Pre-/Post-Processing Enhancements
CONVERGE Studio, the graphical user interface for CONVERGE, now includes a simplified, customized version of ParaView as a built-in module. ParaView is a popular open-source data analysis and visualization tool, and the ParaView module in CONVERGE Studio has been customized for CONVERGE users’ post-processing needs. Directly load your CONVERGE output files, create plots and graphs, and generate high-quality images and videos to effectively communicate the results of your simulation studies. The addition of the ParaView module makes CONVERGE Studio a one-stop shop for pre- and post-processing your simulations.
On the pre-processing side, a new feature has been implemented that enables users to create custom case setup panels in CONVERGE Studio. The custom panels display a user-defined subset of case setup inputs and parameters, which greatly simplifies the user interface. With this feature, advanced CFD users can generate custom panels for end users who may not be CFD experts, enabling them to easily set up and run specific types of cases.
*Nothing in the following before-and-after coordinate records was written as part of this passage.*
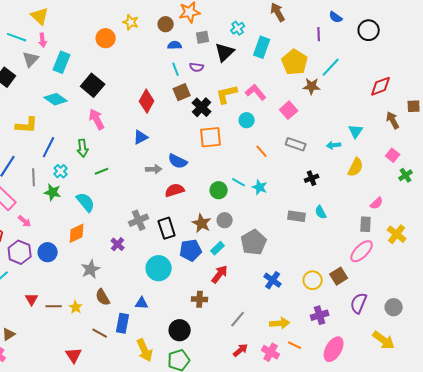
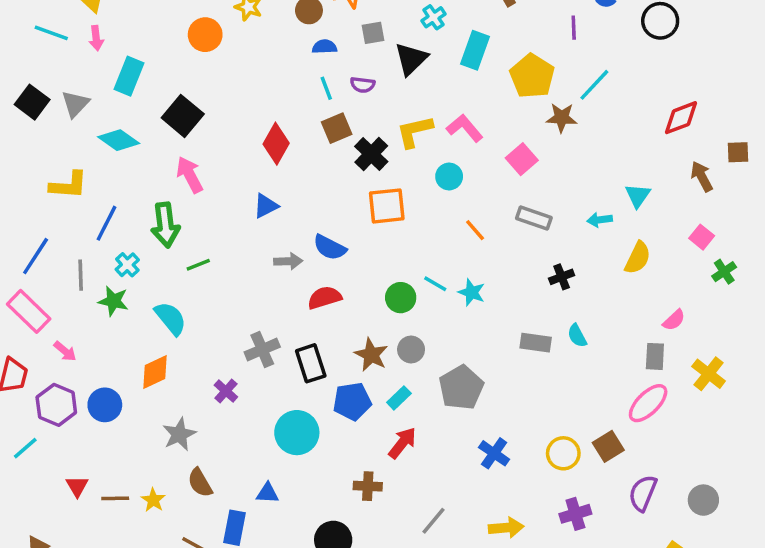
gray triangle: (31, 59) -> (75, 104), moved
green arrow: (83, 148) -> (165, 225), size x1.4

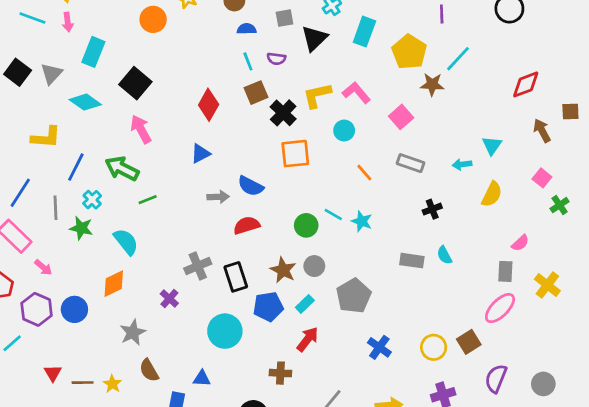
green arrow: (165, 225) -> (122, 168), turned 124

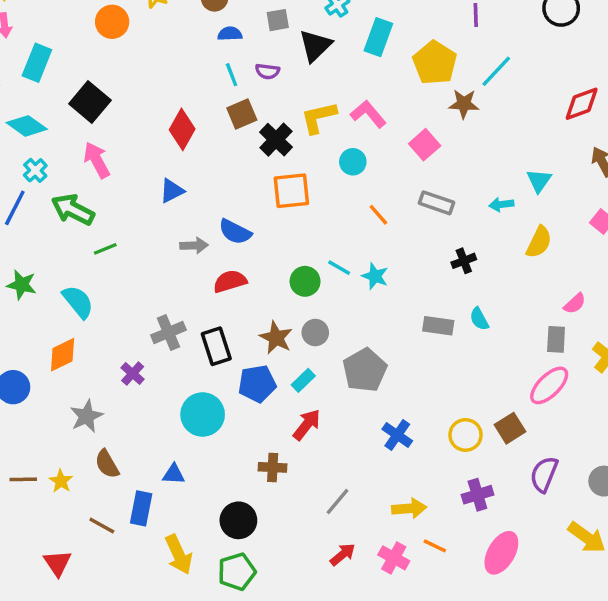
cyan cross: (92, 200) -> (35, 170), moved

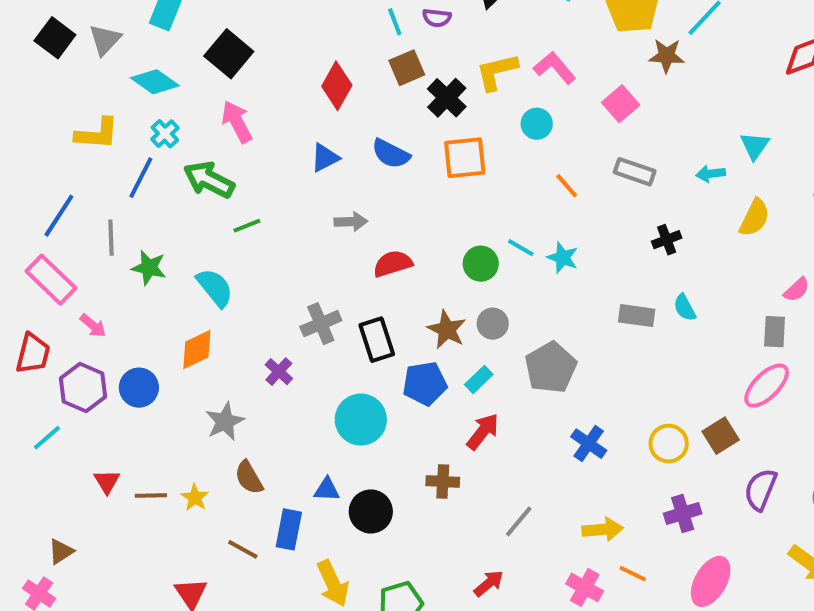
blue semicircle: (235, 232) -> (391, 154), moved
black circle: (238, 520) -> (371, 511), moved
red arrow: (343, 554) -> (489, 583), moved

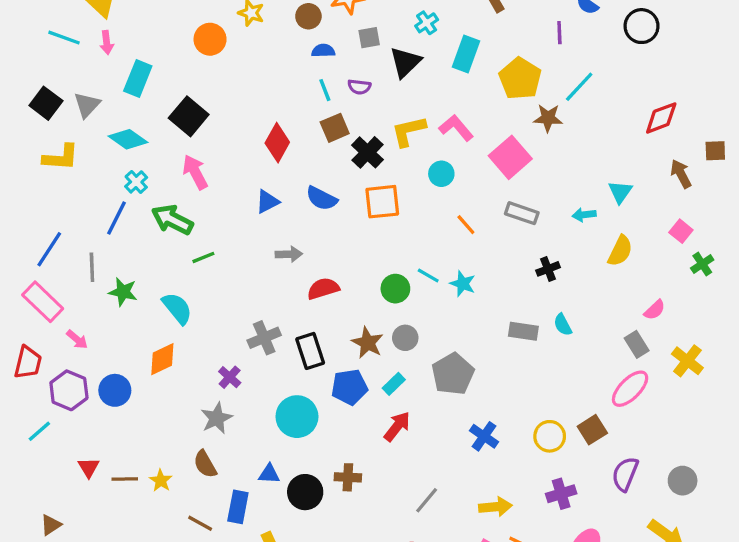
pink square: (621, 104) -> (510, 157), size x1.4
yellow L-shape: (97, 134) -> (61, 157), moved
gray rectangle: (775, 332) -> (637, 344), turned -35
gray star: (225, 422) -> (217, 418), moved
brown cross: (443, 482) -> (348, 477), moved

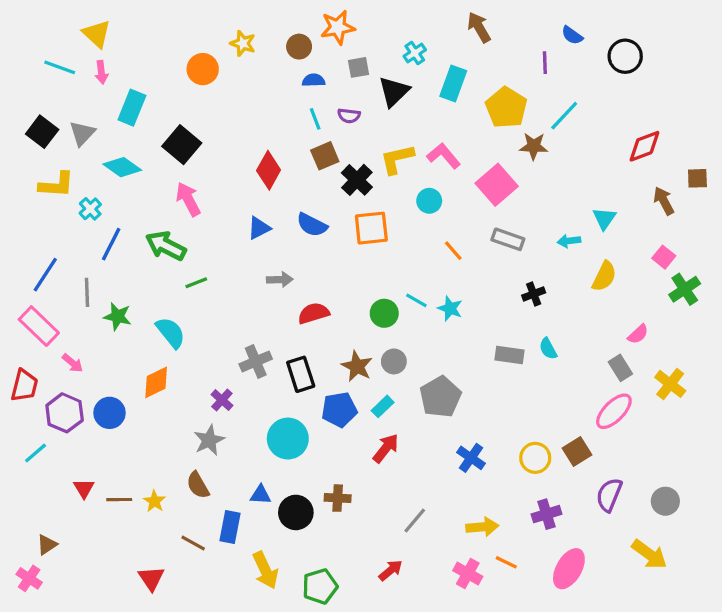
cyan cross: (136, 182) -> (90, 209), moved
green cross: (702, 264) -> (685, 289), size x1.4

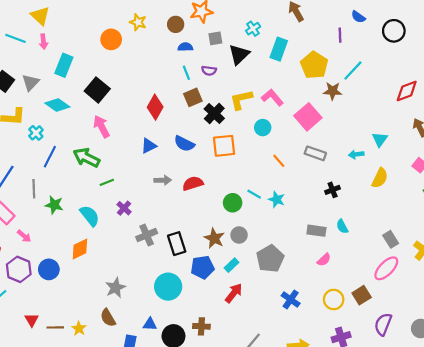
red semicircle: (314, 313) -> (193, 183), moved
pink semicircle: (638, 334) -> (324, 260), moved
purple cross: (222, 400) -> (124, 208), moved

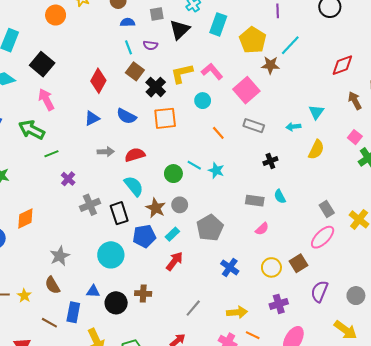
brown square: (193, 97) -> (135, 71), turned -30
cyan semicircle: (90, 216) -> (134, 186), moved

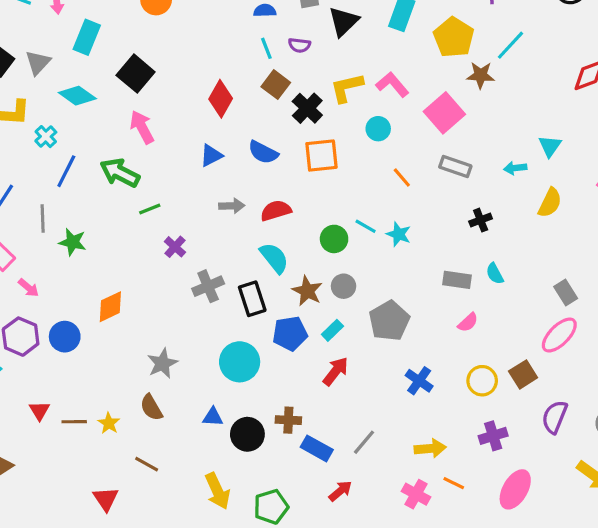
blue rectangle: (73, 312) -> (317, 448), moved, turned -72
An option to quadrangulate the surface of your geometry has also been added in version 4. The quadrangular mesh retains surface features and can be created from an input triangular mesh. This option is beneficial for generating a body-fitted inlaid mesh for certain geometries, enhancing stability, accuracy, and convergence.
General Solver Updates
CONVERGE 4 includes a new sliding mesh feature, which enables you to include a non-axisymmetric feature (e.g., a VOF jet, Lagrangian spray, etc.) in an MRF simulation. When simulating a case with a moving geometry, the sliding mesh approach can significantly reduce the simulation runtime while providing results comparable to those of a conventional transient simulation. This feature is useful for applications such as oil-cooled electric motors.
The user-defined function (UDF) framework in CONVERGE 4 has been significantly improved. The new framework simplifies much of the code and provides greater control over when specific functions are executed. In addition, UDFs are easier to maintain in the new framework, which translates to fewer bugs and faster turnaround time for clients on UDF support.
Finally, CONVERGE 4 includes a variety of input and output changes. These include support for post files in the CGNS format, enabling CONVERGE post files to be read by all post-processors that support the CGNS standard; native support for inlaid meshes composed of arbitrary polyhedra in the CGNS format; and significant memory reduction for cases that include an inlaid mesh.